Thursday, November 12, 2009

THE BIRDS AND THE BEES. The True Story

When October comes along we stock up on bird seed for the winter and try to make the right choices; some cheap brands are no good. A visit to the Cornell University Ornithology lab website would help us know what is best. Here we learn that some of the most common seeds are: sunflower, safflower, millet, cracked corn, peanut hearts, flax, sorghum and rape seed.

A house finch eating sunflower seed
Sunflower tops the list of preferred bird food because it is nutritious and rich in oils, badly needed by winter birds to generate the energy that keeps them warm. Some types of millets and flax are regarded as fillers and the Cornell lab doesn’t recommend them.

Woodpecker feasting on peanuts
The visitors to your bird feeder are wild animals that can survive on their own without your handouts. They are resourceful and can find wild foods through the winter; in fact many of them simply have no access to birdfeeders.
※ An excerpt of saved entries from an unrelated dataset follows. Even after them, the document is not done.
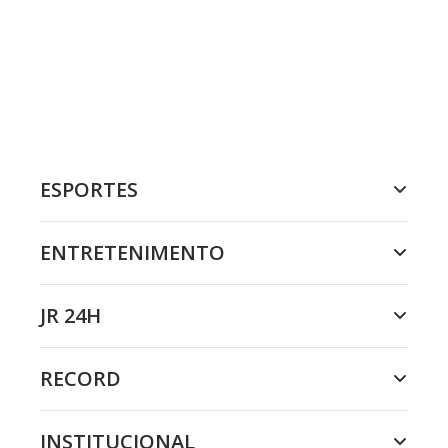
ESPORTES
ENTRETENIMENTO
JR 24H
RECORD
INSTITUCIONAL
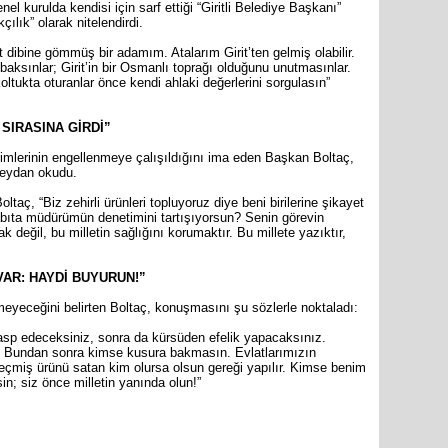
 kurulda kendisi için sarf ettiği “Giritli Belediye Başkanı”
çılık” olarak nitelendirdi.
Mersin s
Anamur B
at dibine gömmüş bir adamım. Atalarım Girit’ten gelmiş olabilir.
baksınlar; Girit’in bir Osmanlı toprağı olduğunu unutmasınlar.
oltukta oturanlar önce kendi ahlaki değerlerini sorgulasın”
SIRASINA GİRDİ”
İYİ Parti
imlerinin engellenmeye çalışıldığını ima eden Başkan Boltaç,
Kocamaz
meydan okudu.
aç, “Biz zehirli ürünleri topluyoruz diye beni birilerine şikayet
abıta müdürümün denetimini tartışıyorsun? Senin görevin
eğil, bu milletin sağlığını korumaktır. Bu millete yazıktır,
AR: HAYDİ BUYURUN!”
eyeceğini belirten Boltaç, konuşmasını şu sözlerle noktaladı:
 gasp edeceksiniz, sonra da kürsüden efelik yapacaksınız.
r. Bundan sonra kimse kusura bakmasın. Evlatlarımızın
geçmiş ürünü satan kim olursa olsun gereği yapılır. Kimse benim
n; siz önce milletin yanında olun!”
They eat wild seeds similar to the ones you provide and berries of many sorts. If you are a birdwatcher you know that a good way to spot finches and other small birds in winter is to look at shrubs, preferably the ones laden with berries.

Let us examine these foods from a different angle. It is said that thirty percent of all the food that humans eat comes to them courtesy of pollinators primarily bees, what about bird food?

Long-horned bee pollinating a sunflower
Millet, corn and sorghum are cereals; the plants that produce them are wind pollinated. All the other bird seeds are from flowering plants that require the services of pollinators to produce seed. We are familiar with the flashy sunflowers and may have seen bees visiting them. Safflower is a type of thistle, also a blooming plant. Peanuts are members of the pea family with complicated flowers that require skilled pollinators to trip them and get to the pollen; these plants sometimes dispense with pollinators and simply fertilize themselves, but they produce more seed when pollinators are present. Rape is mustard, also dependent on pollinators. Finally, berries are dependent on pollinators.
So this is the true story of the birds and the bees.